Aujourd'hui, j'ai envie de parler chiffons.
Ou plutôt de l'émotionnel que nous y associons.
Parfois ? Souvent ? Jamais ? Moi, tout le temps.
Je tisse un attachement profond à certains objets de mon quotidien, mais aussi à certains habits, car je les investis d'une mémoire sensorielle.
La plupart de mes vêtements m'évoquent un souvenir, une journée ou une nuit, un instant précieux. Je n'ai pas la mémoire des dates et je suis capable de me perdre dans mon propre village, mais je pourrais te raconter sur le bout des doigts comment j'étais habillée le jour où je l'ai rencontré, ou ce qu'une nuit il a effeuillé avec délice en un moment d'éternité.
Il y a ces robes rockabilly que je trimballe dans mes malles à chaque déménagement, celle que je portais le soir de mon dernier anniversaire à Rennes, ou cette nuisette rouge dont je n'évoquerai que la finesse dentelée glissant lentement sur une constellation de grains de beauté.
Chacun, ou presque, raconte une histoire à lui seul ou en puzzle.
Et puis, au fond de ma penderie, soigneusement plié, un de mes pulls qui se transforme en robe selon mes envies, cache, tissés dans chacune de ses mailles, les souvenirs de ses baisers. Et de ses mains aussi.
Je ne l'avais pas porté depuis lui.
Il est là, pourtant. Je le vois chaque matin.
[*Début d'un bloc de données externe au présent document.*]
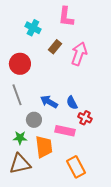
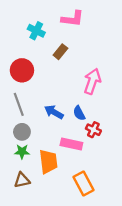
pink L-shape: (66, 17) -> (73, 19), turned -90
pink arrow: (79, 54) -> (92, 81), moved
gray circle: (34, 120) -> (22, 132), moved
brown triangle: (20, 164) -> (22, 180), size x0.7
Plié au carré, détenteur en lui-même de ce secret au goût d'inachevé.
Celui que je ne raconte jamais parce que je ne comprends pas réellement ce qui s'est passé.
Ai-je rêvé, fantasmé ? Peut-être ai-je trop bu de ce thé bleu curaçao chez ma voisine soeurcière?
C'était comme deux comètes qui se reconnaissent dans l'immensité de la galaxie.
Rien ne les prédestinait à se croiser, ou au contraire, l'univers entier conspirait à les rassembler.
Mais l'univers a changé d'avis. Pas le bon moment, pas le bon tempo, et chacun reprend le cours de sa mélodie.
Reste le souvenir d'un amour qui n'a pas eu le temps de s'épanouir et qui se niche dans le mohair pour oublier la morsure de l'hiver sur une âme dénudée.
Et puis, il y a ces matins où le froid mord tellement que ma peau aspire à sa chaleur.
Ces matins où j'ai envie de m'y blottir et de chercher à débusquer du bout du nez le vestige de cet improbable "toi et moi", de m'envelopper de sa douceur, me remémorer la chaleur de ses mains, le ferveur de ses caresses, la passion de ses promesses.
Mais il n'y a que moi qui ne sais plus vraiment si je n'ai pas tout simplement rêvé trop fort d'un cœur similaire au mien pour toujours m'y sentir protégée.